There are so many things about motherhood that people can't/won't/don't tell you about motherhood. Take breastfeeding for example. When I had the little Guy I was very determined to breastfeed him, or at least to give it a darn good try. Fortunately thanks to excellent mid wives and a lactaction consultant we worked it out after a few days. He was a lovely baby who slept through the night from about 12 weeks and fed every 3 hours like clockwork during the day. I had mastitis twice with him, at about 6 months and mostly due to the fact that I was stressed and then didn't finish my first lot of antibiotics completely.
Amelie was a different story in the early days, she attached like a dream from the moment she came out of the womb and I was a lot more savvy second time round. Though luck wasn't on my side as I got mastitis 3 times (yes THREE times) in her first 10 weeks of life. I was so sick and miserable and she was feeding every 2 hours like a woman posessed. Fortunately she has slowed down in her feeding, and now massively exceeds the 100th percentile for her weight. She is a bit slow on the uptake of the solids whereas Guy ate like a champ from 4 months on. Amelie has slept through the night about 5 times and still at 6 months of age gets me up at least once a night for a feed.
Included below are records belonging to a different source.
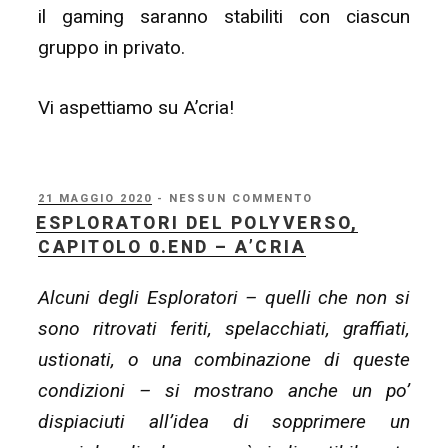
il gaming saranno stabiliti con ciascun
gruppo in privato.
Vi aspettiamo su A’cria!
PUBBLICATO
21 MAGGIO 2020
- NESSUN COMMENTO
IL
ESPLORATORI DEL POLYVERSO,
CAPITOLO 0.END – A’CRIA
Alcuni degli Esploratori – quelli che non si
sono ritrovati feriti, spelacchiati, graffiati,
ustionati, o una combinazione di queste
condizioni – si mostrano anche un po’
dispiaciuti all’idea di sopprimere un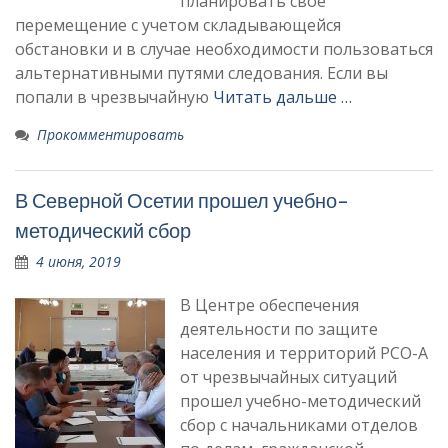
планировать свое
перемещение с учетом складывающейся
обстановки и в случае необходимости пользоваться
альтернативными путями следования. Если вы
попали в чрезвычайную
Читать дальше …
Прокомментировать
В Северной Осетии прошел учебно-
методический сбор
4 июня, 2019
В Центре обеспечения
деятельности по защите
населения и территорий РСО-А
от чрезвычайных ситуаций
прошел учебно-методический
сбор с начальниками отделов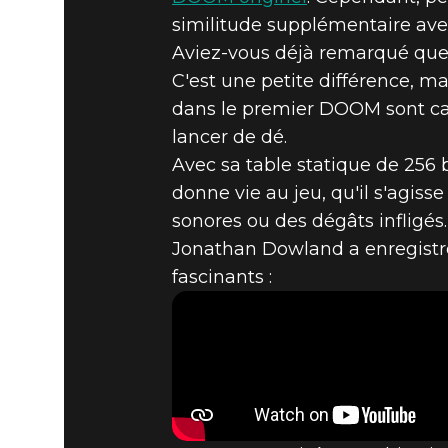
similitude supplémentaire avec
DOOM® Eternal
27 novembre 2019
Aviez-vous déjà remarqué que pa
LE SAVIEZ
C'est une petite différence, m
dans le premier DOOM sont calcu
lancer de dé.
POUR CAL
Avec sa table statique de 256
donne vie au jeu, qu'il s'agi
sonores ou des dégâts infligé
Jonathan Dowland a enregistr
fascinants :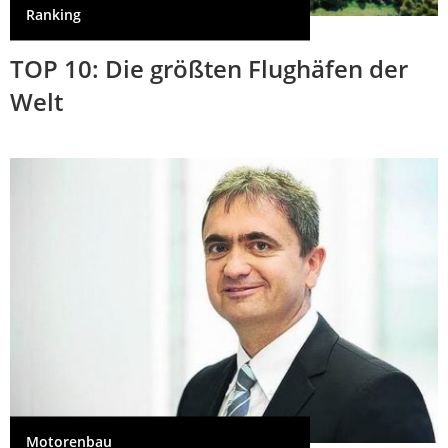
Ranking
TOP 10: Die größten Flughäfen der
Welt
Motorenbau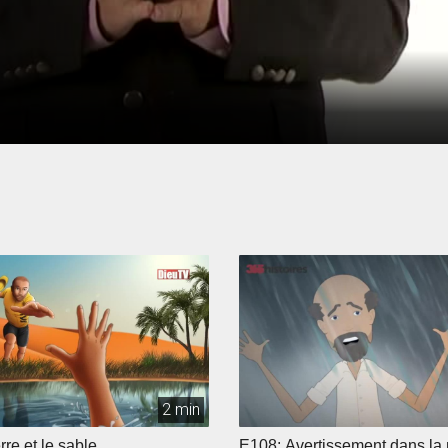
2 min
rre et le sable
E108: Avertissement dans la 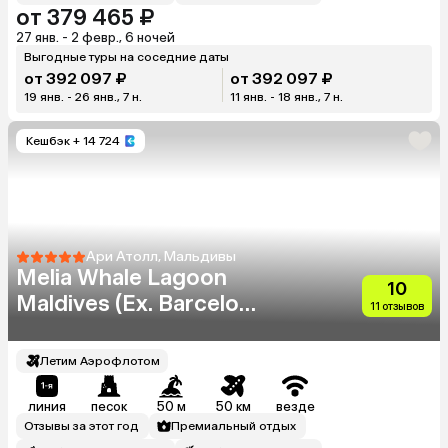
от 379 465 ₽
27 янв. - 2 февр., 6 ночей
Выгодные туры на соседние даты
от 392 097 ₽
от 392 097 ₽
19 янв. - 26 янв., 7 н.
11 янв. - 18 янв., 7 н.
Кешбэк
+ 14 724
Ари Атолл, Мальдивы
Melia Whale Lagoon
10
Maldives (Ex. Barcelo
11 отзывов
Whale Lagoon)
Летим Аэрофлотом
линия
песок
50 м
50 км
везде
Отзывы за этот год
Премиальный отдых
I'm considering at the moment switching for Amelie's bedtime feed from breast to bottle with formula. In the hope that a slightly fuller tummy will make her sleep a little longer. Also with the hope that husband Guy and I could then perhaps go out for a couple of hours of an evening, even if she then gets up in the night. Isn't that the kicker though, you strive so hard to get breastfeeding established, put up with cracked and bleeding nipples, mastitis, being woken up multiple times per night, and then when you want to scale it back or give it up, it's so hard! I have such mixed feelings about scaling back breastfeeding, I'm terrified about getting mastitis again and it's such an emotional thing.
Anyway I have taken some baby steps. I've bought a new bottle and some formula and she seems to like the concept of a bottle when I tested her out with a little bit of water in it. Am I alone in this mental struggle and love/hate relationship with breastfeeding? Or is this common?